#### EXERCISE:
Through to the final line, write out the records below exactly, omitting any images they contain.

-*-*-

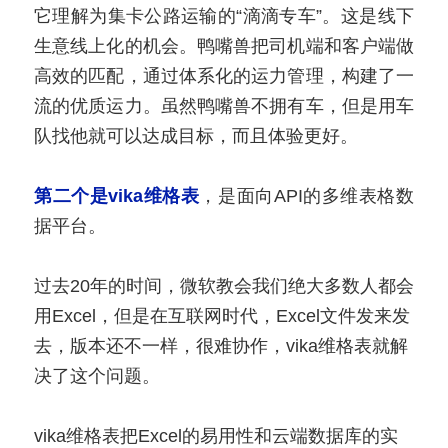
它理解为集卡公路运输的“滴滴专车”。这是线下
生意线上化的机会。鸭嘴兽把司机端和客户端做
高效的匹配，通过体系化的运力管理，构建了一
流的优质运力。虽然鸭嘴兽不拥有车，但是用车
队找他就可以达成目标，而且体验更好。
第二个是vika维格表
，是面向API的多维表格数
据平台。
过去20年的时间，微软教会我们绝大多数人都会
用Excel，但是在互联网时代，Excel文件发来发
去，版本还不一样，很难协作，vika维格表就解
决了这个问题。
vika维格表把Excel的易用性和云端数据库的实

-*-*-

#### ANSWER BOX:
它理解为集卡公路运输的“滴滴专车”。这是线下
生意线上化的机会。鸭嘴兽把司机端和客户端做
高效的匹配，通过体系化的运力管理，构建了一
流的优质运力。虽然鸭嘴兽不拥有车，但是用车
队找他就可以达成目标，而且体验更好。
第二个是vika维格表
，是面向API的多维表格数
据平台。
过去20年的时间，微软教会我们绝大多数人都会
用Excel，但是在互联网时代，Excel文件发来发
去，版本还不一样，很难协作，vika维格表就解
决了这个问题。
vika维格表把Excel的易用性和云端数据库的实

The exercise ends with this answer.